Exercise prompt
The answer must consist of every line from the entries that holds the word "close".

Dataset entries
━━━━━━━━━━
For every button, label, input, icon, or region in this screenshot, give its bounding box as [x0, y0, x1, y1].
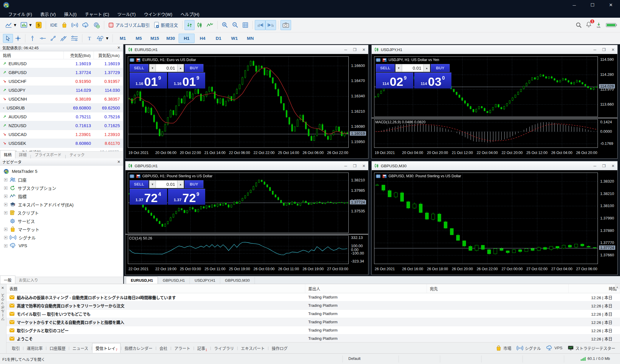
- market-watch-row[interactable]: ↘USDCHF0.919500.91957: [0, 77, 123, 86]
- inbox-message-row[interactable]: 組み込みの仮装ホスティング - 自動売買ロボットとシグナルは毎日24時間稼働して…: [6, 293, 620, 301]
- chart-maximize-button[interactable]: ❒: [353, 47, 356, 52]
- timeframe-h4[interactable]: H4: [195, 34, 211, 43]
- volume-decrease-button[interactable]: ▼: [395, 64, 402, 72]
- timeframe-m5[interactable]: M5: [131, 34, 147, 43]
- candle-mode-button[interactable]: [195, 20, 205, 30]
- market-watch-row[interactable]: ↘USDSEK8.608608.61170: [0, 139, 123, 148]
- zoom-in-button[interactable]: [220, 20, 230, 30]
- indicator-separator[interactable]: [372, 118, 617, 118]
- market-watch-row[interactable]: ↗USDJPY114.029114.030: [0, 86, 123, 95]
- buy-price-box[interactable]: 114030: [414, 73, 452, 88]
- toolbox-tab-6[interactable]: 会社: [156, 343, 170, 353]
- toolbox-column-0[interactable]: 表題: [6, 284, 305, 293]
- maximize-button[interactable]: ☐: [583, 0, 602, 10]
- toolbox-tab-3[interactable]: ニュース: [70, 343, 91, 353]
- chart-maximize-button[interactable]: ❒: [353, 164, 356, 168]
- toolbox-tab-9[interactable]: ライブラリ: [211, 343, 237, 353]
- chart-window-titlebar[interactable]: EURUSD,H1─❒✕: [125, 45, 368, 54]
- sell-button[interactable]: SELL: [376, 64, 395, 72]
- menu-item-H[interactable]: ヘルプ(H): [176, 10, 203, 18]
- channel-button[interactable]: [58, 34, 69, 43]
- chart-tab-usdjpy-h1[interactable]: USDJPY,H1: [190, 277, 220, 284]
- close-button[interactable]: ✕: [602, 0, 620, 10]
- expand-icon[interactable]: +: [4, 186, 7, 190]
- chart-close-button[interactable]: ✕: [611, 47, 615, 52]
- menu-item-F[interactable]: ファイル (F): [4, 10, 36, 18]
- close-icon[interactable]: ✕: [1, 286, 4, 290]
- close-icon[interactable]: ✕: [117, 45, 120, 50]
- chart-window-titlebar[interactable]: GBPUSD,H1─❒✕: [125, 161, 368, 170]
- market-watch-row[interactable]: ↘USDCAD1.239011.23910: [0, 130, 123, 139]
- volume-value[interactable]: 0.01: [156, 180, 177, 188]
- mw-column-1[interactable]: 売気配(Bid): [64, 51, 94, 59]
- chart-minimize-button[interactable]: ─: [593, 47, 596, 52]
- chart-close-button[interactable]: ✕: [611, 164, 615, 168]
- navigator-item-5[interactable]: サービス: [0, 217, 123, 225]
- panel-button-market-bag[interactable]: 市場: [496, 345, 511, 351]
- chart-tab-eurusd-h1[interactable]: EURUSD,H1: [126, 277, 158, 284]
- toolbox-tab-7[interactable]: アラート: [172, 343, 193, 353]
- chart-tab-gbpusd-h1[interactable]: GBPUSD,H1: [158, 277, 190, 284]
- navigator-item-4[interactable]: +スクリプト: [0, 209, 123, 217]
- inbox-message-row[interactable]: モバイル取引 — 取引をいつでもどこでもTrading Platform12:2…: [6, 310, 620, 318]
- new-order-button[interactable]: 新規注文: [152, 20, 180, 30]
- toolbox-tab-11[interactable]: 操作ログ: [269, 343, 291, 353]
- navigator-item-1[interactable]: +サブスクリプション: [0, 184, 123, 192]
- buy-price-box[interactable]: 1.37729: [168, 189, 205, 205]
- fibo-button[interactable]: [69, 34, 80, 43]
- chart-window-titlebar[interactable]: USDJPY,H1─❒✕: [372, 45, 617, 54]
- trendline-button[interactable]: [48, 34, 58, 43]
- vps-button[interactable]: VPS: [546, 345, 562, 351]
- expand-icon[interactable]: +: [4, 203, 7, 206]
- chart-close-button[interactable]: ✕: [362, 47, 366, 52]
- sell-button[interactable]: SELL: [130, 180, 149, 188]
- market-watch-row[interactable]: ↗GBPUSD1.377241.37729: [0, 68, 123, 77]
- toolbox-tab-10[interactable]: エキスパート: [238, 343, 268, 353]
- new-chart-button[interactable]: ▾: [18, 20, 34, 30]
- market-watch-tab-1[interactable]: 詳細: [15, 151, 30, 158]
- cloud-hosting-button[interactable]: [80, 20, 91, 30]
- buy-button[interactable]: BUY: [431, 64, 450, 72]
- expand-icon[interactable]: +: [4, 211, 7, 214]
- menu-item-W[interactable]: ウインドウ(W): [140, 10, 177, 18]
- shapes-button[interactable]: ▾: [94, 34, 110, 43]
- mw-column-0[interactable]: 銘柄: [0, 51, 64, 59]
- expand-icon[interactable]: +: [4, 244, 7, 247]
- market-watch-tab-0[interactable]: 銘柄: [0, 150, 15, 158]
- chart-minimize-button[interactable]: ─: [593, 164, 596, 168]
- timeframe-w1[interactable]: W1: [226, 34, 242, 43]
- scrollbar[interactable]: ▲: [615, 285, 619, 341]
- expand-icon[interactable]: +: [4, 178, 7, 181]
- inbox-message-row[interactable]: ようこそTrading Platform12:26 | 本日: [6, 335, 620, 343]
- menu-item-V[interactable]: 表示 (V): [36, 10, 60, 18]
- text-button[interactable]: T: [84, 34, 94, 43]
- chart-tab-gbpusd-m30[interactable]: GBPUSD,M30: [220, 277, 255, 284]
- auto-scroll-button[interactable]: [255, 20, 265, 30]
- timeframe-m15[interactable]: M15: [147, 34, 163, 43]
- zoom-out-button[interactable]: [230, 20, 240, 30]
- volume-value[interactable]: 0.01: [156, 64, 177, 72]
- screenshot-button[interactable]: [280, 20, 291, 30]
- menu-item-T[interactable]: ツール(T): [113, 10, 140, 18]
- toolbox-column-2[interactable]: 宛先: [427, 284, 569, 293]
- community-button[interactable]: [91, 20, 102, 30]
- expand-icon[interactable]: +: [4, 236, 7, 239]
- chart-minimize-button[interactable]: ─: [344, 164, 347, 168]
- menu-item-C[interactable]: チャート (C): [81, 10, 113, 18]
- inbox-message-row[interactable]: 取引シグナルと取引のコピーTrading Platform12:26 | 本日: [6, 326, 620, 335]
- market-watch-row[interactable]: ↗EURUSD1.160191.16019: [0, 59, 123, 68]
- volume-increase-button[interactable]: ▲: [423, 64, 430, 72]
- chart-maximize-button[interactable]: ❒: [602, 164, 606, 168]
- toolbox-tab-5[interactable]: 指標カレンダー: [122, 343, 156, 353]
- volume-increase-button[interactable]: ▲: [177, 64, 184, 72]
- vertical-line-button[interactable]: [27, 34, 37, 43]
- navigator-item-8[interactable]: +VPS: [0, 242, 123, 250]
- navigator-tab-1[interactable]: お気に入り: [15, 276, 42, 284]
- market-watch-tab-3[interactable]: ティック: [66, 151, 88, 158]
- toolbox-tab-1[interactable]: 運用比率: [24, 343, 46, 353]
- chart-close-button[interactable]: ✕: [362, 164, 366, 168]
- toolbox-tab-2[interactable]: 口座履歴: [47, 343, 68, 353]
- minimize-button[interactable]: ─: [565, 0, 583, 10]
- navigator-item-7[interactable]: +シグナル: [0, 233, 123, 242]
- panel-button-broadcast[interactable]: シグナル: [517, 345, 541, 351]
━━━━━━━━━━
Output for this task
- close-button[interactable]: ✕: [602, 0, 620, 10]
- chart-close-button[interactable]: ✕: [611, 47, 615, 52]
- close-icon[interactable]: ✕: [1, 286, 4, 290]
- close-icon[interactable]: ✕: [117, 45, 120, 50]
- chart-close-button[interactable]: ✕: [611, 164, 615, 168]
- chart-close-button[interactable]: ✕: [362, 47, 366, 52]
- chart-close-button[interactable]: ✕: [362, 164, 366, 168]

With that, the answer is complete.